People might be interested in a podcast interview I did with Jan Leike about the superalignment team and plan: https://axrp.net/episode/2023/07/27/episode-24-superalignment-jan-leike.html

predicts NO

I'm frankly astonished by the consensus of 20% of success, which seems ridiculously over-optimistic to me.

bought Ṁ1,000 of NO

I know Ilya Sutskever is widely regarded as a genius but "solving the core technical challenges of superintelligence alignment in four years" even by their own estimation, let's be serious.

predicts NO

@ersatz Always look at the resolution criteria: "If the team believes they have succeeded in this goal of "solv[ing] the core technical challenges of superintelligence alignment in four years" by their own estimation by July 5th, 2027, this market will resolve YES." Now it mostly depends on one's estimation of how honest the Superalignment team will be.

@NiplavYushtun And how easy it is to evaluate alignment failures.

predicts YES

alignment has been progressing at a rapid pace!

predicts NO

@Adam That graph's y axis is so wonky.

predicts YES

@parhizj yeah, I agree, also the label is incorrect because it represents alignment, not safety

predicts NO

@Adam I meant I can't tell the trend because the scale is all over the place

predicts YES

@parhizj The log scale is a standard tool scientists use in ploting data. https://en.wikipedia.org/wiki/Logarithmic_scale

predicts NO

@TeddyWeverka I know what log scale is. The problem is the spacing is even between major ticks.

predicts YES

@parhizj This is the nature of a log scale. Note how the gap between 1% and 2% is the same as the gap between 5% and 10%. Log scales have uniform spacing for each factor of 2.

bought Ṁ30 of NO

@Adam this diagram makes the extremely common mistake of conflating "AI Safety" with "preventing bad outputs from LLMs".

predicts YES

@StephenFowler "preventing bad output from llms" is alignment, though; if we can actually prevent bad output, then safety follows as a logical consequence (at least in llms; the approach may not generalize)

predicts NO

@Adam I think that would only be true for a very broad and incoherent definition of "bad output".

@Adam it is a subproblem, but performance on that metric alone is insufficient.

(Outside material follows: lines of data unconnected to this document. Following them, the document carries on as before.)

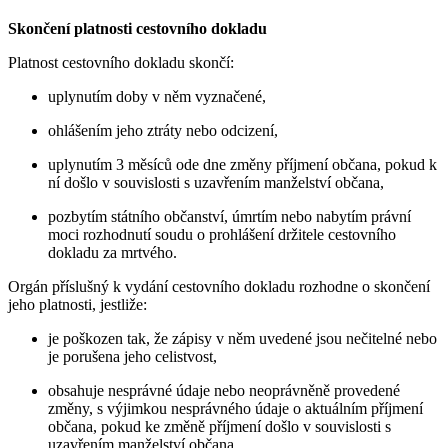
Skončení platnosti cestovního dokladu
Platnost cestovního dokladu skončí:
uplynutím doby v něm vyznačené,
ohlášením jeho ztráty nebo odcizení,
uplynutím 3 měsíců ode dne změny příjmení občana, pokud k
ní došlo v souvislosti s uzavřením manželství občana,
pozbytím státního občanství, úmrtím nebo nabytím právní
moci rozhodnutí soudu o prohlášení držitele cestovního
dokladu za mrtvého.
Orgán příslušný k vydání cestovního dokladu rozhodne o skončení
jeho platnosti, jestliže:
je poškozen tak, že zápisy v něm uvedené jsou nečitelné nebo
je porušena jeho celistvost,
obsahuje nesprávné údaje nebo neoprávněně provedené
změny, s výjimkou nesprávného údaje o aktuálním příjmení
občana, pokud ke změně příjmení došlo v souvislosti s
uzavřením manželství občana,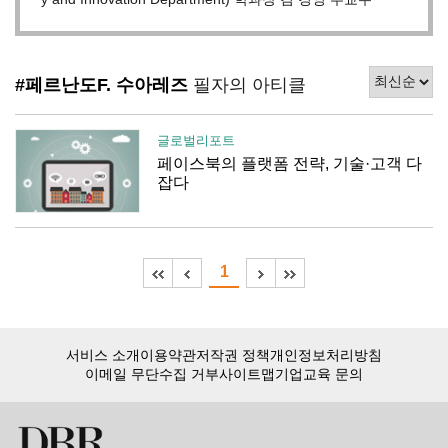
#페르난도F. 수아레즈
필자의 아티클
글로벌리포트
페이스북의 플랫폼 전략, 기술·고객 다
잡다
1
서비스 소개
이용약관
저작권 정책
개인정보처리방침
이메일 무단수집 거부
사이트맵
기업교육 문의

Consider trying to build a chess engine. Decreasing the frequency the engine outputs an illegal move does not guarantee your engine is good at winning games.

predicts YES

It sounds like you need a better definition of "bad output" 😉

bought Ṁ200 of NO

@Adam This is a joke, right?

predicts YES

@KabirKumar I mean, "defining bad output coherently so that we can prevent it" sounds like one of the more reasonable long-term approaches to alignment, at least to me. I certainly agree that it's difficult.

predicts NO

@Adam If I had a definition of "bad output" sufficient to prevent extinction then I would already have an aligned super-intelligence.

predicts YES

@MartinRandall Yes, that's the point!

predicts NO

@MartinRandall I think it's certainly possible to have a super-intelligence which is not aligned and has a perfect track record on any "output" metric. The issue is to what extent you're willing to extrapolate your superintelligence's track record of "no bad output" forward. (You should not do this). "Bad output" is a strong indicator of misalignment but "no bad output" is not a strong indicator of alignment. This is true even with a perfect metric and an indicator that perfectly measures that metric.

predicts YES

@Sailfish if the ai never does unaligned things, is it not then aligned? I guess a counterargument would be an ai that does nothing, but if "no output" is also qualified to be potentially "bad output" then...

predicts NO

@Adam "The AI will never do unaligned things" and "The AI has never done unaligned things" are quite different. Measuring output gives you strong information about one but not the other.

predicts YES

@Sailfish Yes, I agree. I was not saying "an ai that has never done unaligned things is aligned", I was saying "an ai that will never do unaligned things is aligned"

predicts YES

@Adam Proof that alignment is impossible... Yuddites will shut down development with this sophomoric reasoning.

predicts NO

@Sailfish If I had a perfect metric and measure I would filter all outputs through it and then utopia. Of course I would also filter human outputs through the same filter, as they are clearly mostly not aligned with humanity.